(WORK INSTRUCTION): Below are entries with pictures among them; reproduce exactly, and only, the lines from the one containing "Präsenz zeigen und Ihr Netzwerk erweitern." down to the one containing "Ular Jakarta T...", without the pictures.

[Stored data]

____________________

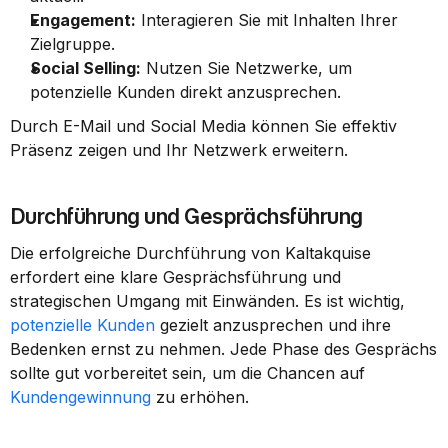
Engagement:
 Interagieren Sie mit Inhalten Ihrer 
Zielgruppe.
Social Selling:
 Nutzen Sie Netzwerke, um 
potenzielle Kunden direkt anzusprechen.
Durch E-Mail und Social Media können Sie effektiv 
Präsenz zeigen und Ihr Netzwerk erweitern.
Durchführung und Gesprächsführung
Die erfolgreiche Durchführung von Kaltakquise 
erfordert eine klare Gesprächsführung und 
strategischen Umgang mit Einwänden. Es ist wichtig, 
potenzielle Kunden
 gezielt anzusprechen und ihre 
Bedenken ernst zu nehmen. Jede Phase des Gesprächs 
sollte gut vorbereitet sein, um die Chancen auf 
Kundengewinnung
 zu erhöhen.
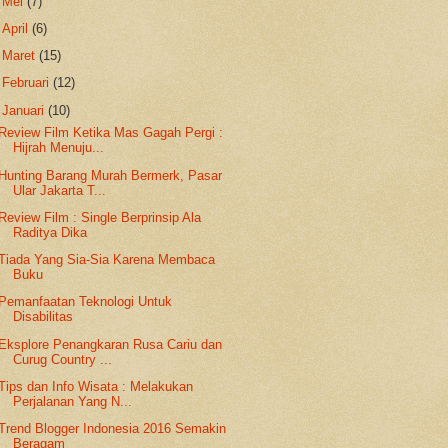
►
Mei
(7)
►
April
(6)
►
Maret
(15)
►
Februari
(12)
▼
Januari
(10)
Review Film Ketika Mas Gagah Pergi :
Hijrah Menuju...
Hunting Barang Murah Bermerk, Pasar
Ular Jakarta T...
Review Film : Single Berprinsip Ala
Raditya Dika
Tiada Yang Sia-Sia Karena Membaca
Buku
Pemanfaatan Teknologi Untuk
Disabilitas
Eksplore Penangkaran Rusa Cariu dan
Curug Country ...
Tips dan Info Wisata : Melakukan
Perjalanan Yang N...
Trend Blogger Indonesia 2016 Semakin
Beragam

____________________

(YOUR RESPONSE):
Präsenz zeigen und Ihr Netzwerk erweitern.
Durchführung und Gesprächsführung
Die erfolgreiche Durchführung von Kaltakquise 
erfordert eine klare Gesprächsführung und 
strategischen Umgang mit Einwänden. Es ist wichtig, 
potenzielle Kunden
 gezielt anzusprechen und ihre 
Bedenken ernst zu nehmen. Jede Phase des Gesprächs 
sollte gut vorbereitet sein, um die Chancen auf 
Kundengewinnung
 zu erhöhen.
►
Mei
(7)
►
April
(6)
►
Maret
(15)
►
Februari
(12)
▼
Januari
(10)
Review Film Ketika Mas Gagah Pergi :
Hijrah Menuju...
Hunting Barang Murah Bermerk, Pasar
Ular Jakarta T...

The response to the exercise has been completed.